⟨

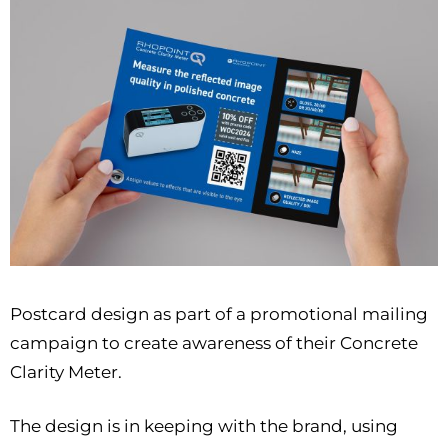
Postcard design as part of a promotional mailing
campaign to create awareness of their Concrete
Clarity Meter.
The design is in keeping with the brand, using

⟩

**Aim of the task**
A verbatim copy of the material, pictures excluded, is what must be produced.

**Output below**
Postcard design as part of a promotional mailing
campaign to create awareness of their Concrete
Clarity Meter.
The design is in keeping with the brand, using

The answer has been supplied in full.